The U.S. Dept of Transportation (DOT) along with other federal and state agencies continuously form and revise policies in the trucking industry to increase public and environmental safety. In an effort to reduce driver fatigue which significantly contributes to accidents the DOT mandates and enforces commercial driver safety hours of service. Commercial drivers are given an allowance of 70 hours with designated mandatory breaks and off duty time. When service hours have been depleted the driver must have mandatory 10 and 34 hours of time off before a reset and issuance of additional duty time.
The DOT and product shippers regulate the cleaning of commercial trailer cargo areas. Special attention is given to temperature controlled units that transport food, pharmaceutical and other temperature sensitive items. Presently pressure washing is the method for cleaning this is known as washouts.
Washouts entail drivers proceeding to a truck wash facility to have this done.
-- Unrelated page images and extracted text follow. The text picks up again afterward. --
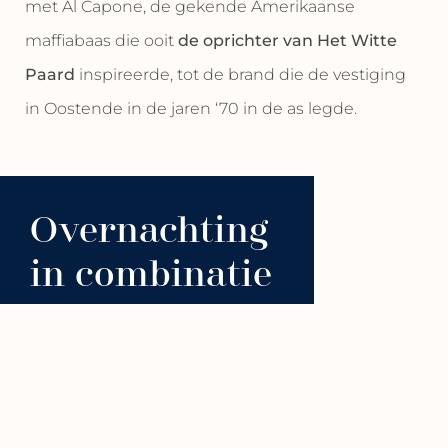
met Al Capone, de gekende Amerikaanse
maffiabaas die ooit
de oprichter van Het Witte
Paard
inspireerde, tot de brand die de vestiging
in Oostende in de jaren ‘70 in de as legde.
Overnachting
in combinatie
met
Celebration
BOEK
90
NU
Unfortunately many washout facilities are overburdened and not conveniently located to shipping facilities which can be time consuming. This additional driving, idling and truck wear only adds to the existing greenhouse gases (GHG) and resource conservation problems. Other problems are that the driver must record and deduct all hours performing this duty from their maximum allowed duty hours. The loss of service hours reduce the driver productivity, income potential and increases fatigue. The driver is usually not compensated for washouts and companies have increased truck fuel consumption and wear cost.